::: Dataset entries :::
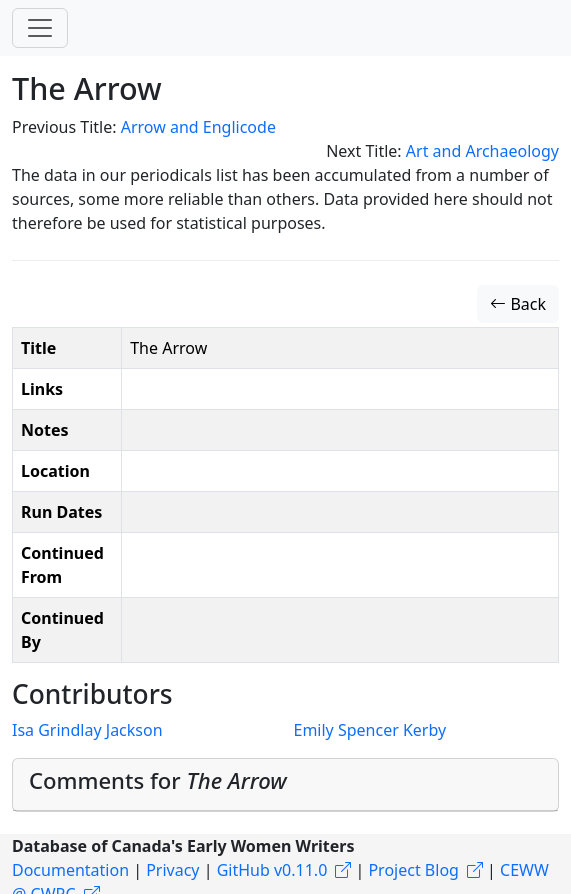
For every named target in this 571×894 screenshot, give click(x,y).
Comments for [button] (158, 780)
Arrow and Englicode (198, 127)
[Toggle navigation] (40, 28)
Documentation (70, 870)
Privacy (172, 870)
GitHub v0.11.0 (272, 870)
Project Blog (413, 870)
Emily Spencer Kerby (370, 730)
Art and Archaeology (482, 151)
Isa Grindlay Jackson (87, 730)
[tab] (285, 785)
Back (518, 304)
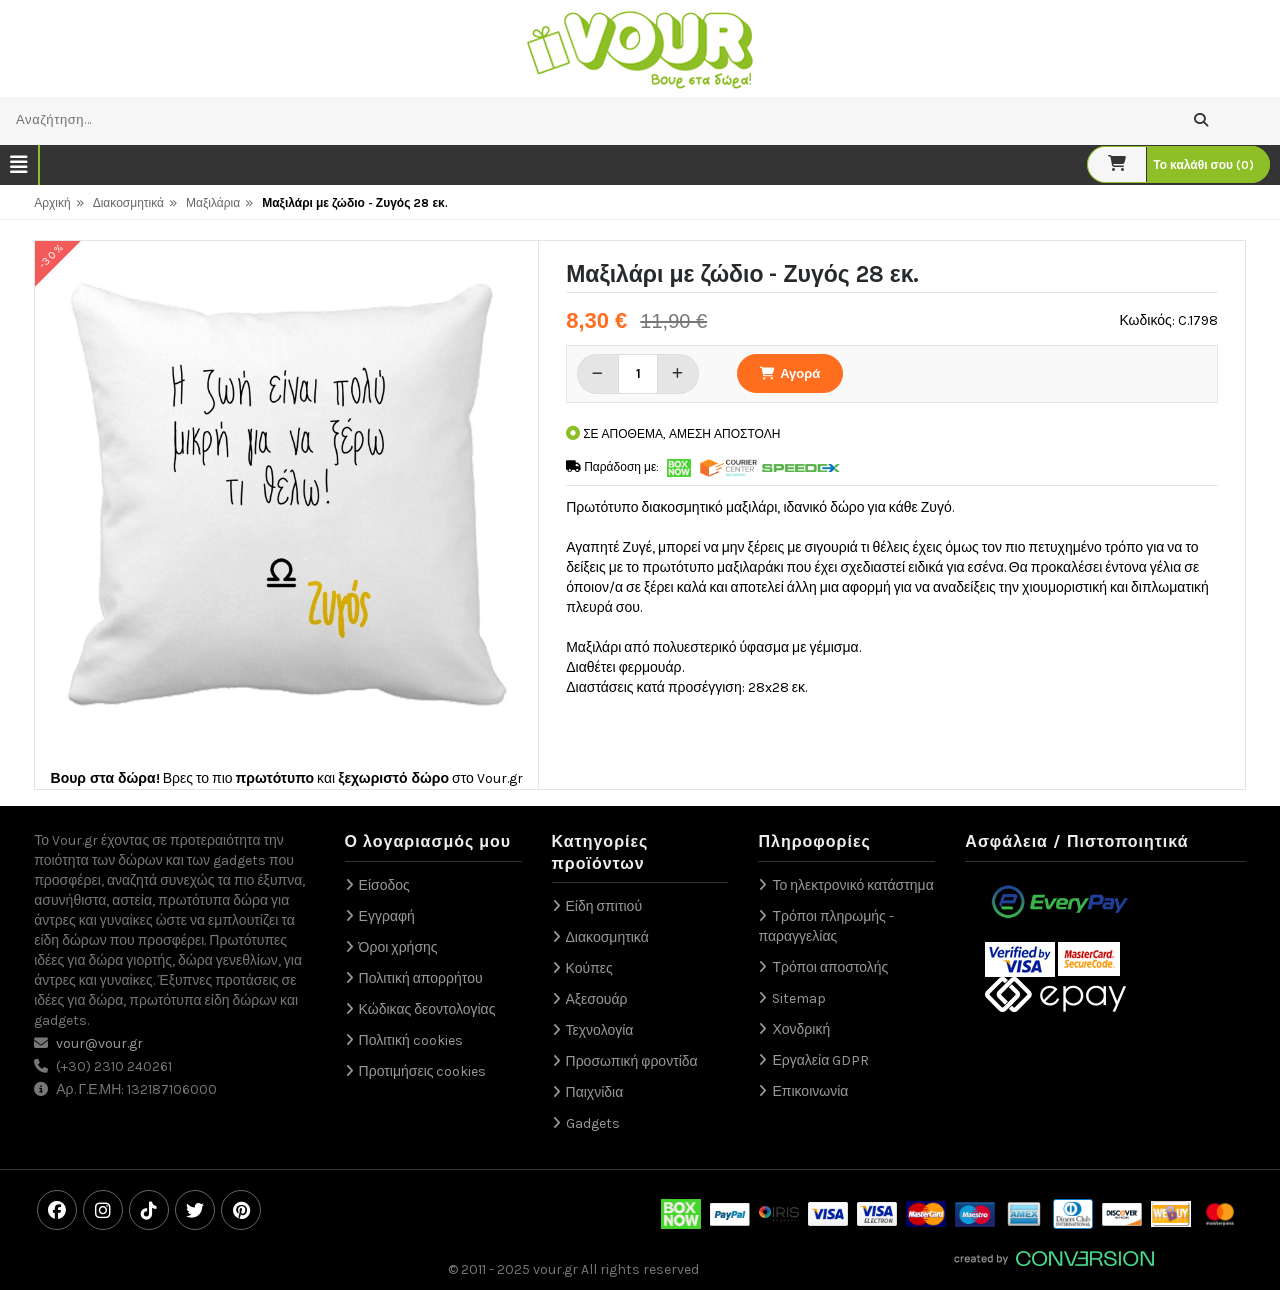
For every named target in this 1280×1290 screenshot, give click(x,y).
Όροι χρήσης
:::
Write out all the entries precisely as given, omitting each image.

For every named target in this 571×894 screenshot, give click(x,y).
Comments for [button] (158, 780)
Arrow and Englicode (198, 127)
[Toggle navigation] (40, 28)
Documentation (70, 870)
Privacy (172, 870)
GitHub v0.11.0 (272, 870)
Project Blog (413, 870)
Emily Spencer Kerby (370, 730)
Art and Archaeology (482, 151)
Isa Grindlay Jackson (87, 730)
[tab] (285, 785)
Back (518, 304)
For every named target in this 1280×1290 screenshot, give click(x,y).
Όροι χρήσης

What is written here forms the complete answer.